Knoxville — I wrote last time about our area being such a popular place to visit – RAGBRAI®, the races, historic sites, lake and rivers, and on and on. Yes, it’s great to see the bright side, but it’s vital to see the gaping holes in that bright view, too. And here’s a biggie – again – water quality.
We cannot keep attracting visitors here if our water continues to get worse. My grandchildren were disappointed last year when their parents read the signs above the Red Rock beach and ordered, “No swimming here, kids.” I was sad last week when I read our latest water test results (State Hygienic Laboratory, University of Iowa, $26): water in our newest well is still on the edge of nitrate safety. Not deemed safe for pregnant women.

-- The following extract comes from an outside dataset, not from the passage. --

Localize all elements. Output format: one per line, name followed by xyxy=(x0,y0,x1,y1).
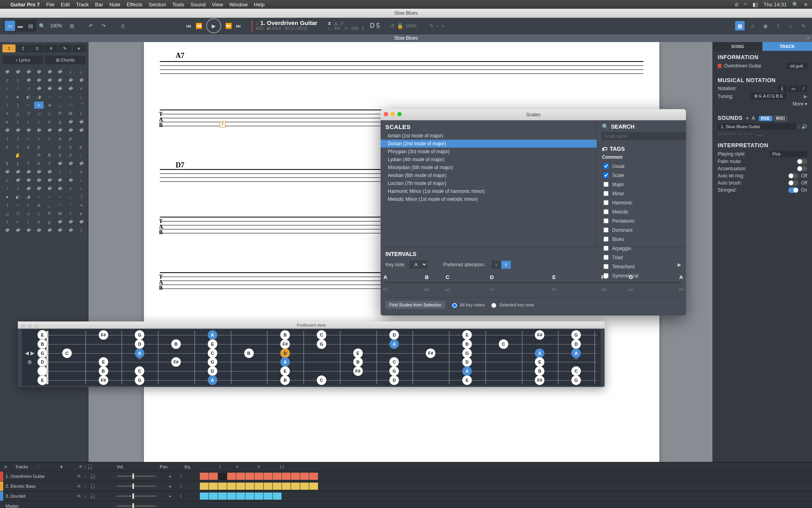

So it was good news that Gov. Branstad was meeting with the U.S. Environmental Protection Agency (EPA) to discuss the Iowa Department of Natural Resources (DNR) plan for getting Iowa into compliance with federal Clean Water standards. It’s been federal law since 1972 – about time we complied. The bad news is that it seems to have been a closed-door meeting with invited representatives present largely from the groups responsible for Iowa’s major water pollution: the Iowa Farm Bureau and the groups representing pork, cattle, chicken and turkey producers. Absent were representatives for WE THE PEOPLE. We’re the ones who can’t safely drink the water – we need to buy it in plastic bottles or pay for special cleansing measures such as Des Moines Water Works uses at a cost to customers of $7,000 a day. And we can’t safely swim, fish, or splash in much of our water. We would like Iowa to follow the Clean Water law.
We the people are best represented here by the Sierra Club, the Iowa Citizens for Community Improvement, and the Environmental Integrity Project. Those three started back in 2007 to get the federal Environmental Protection Agency at work on Iowa’s non-compliance with the federal Clean Water Act. These groups, according to the “Iowa Sierran” (8-13), used the Freedom of Information Act to find documents which “clearly show that one of the Branstad Administration’s top priorities is to shield a polluting industry from strong and effective public oversight by undermining what could be one of the most significant reforms in years to begin cracking down on factory farm pollution and cleaning up Iowa’s 628 polluted rivers, lakes, and streams.”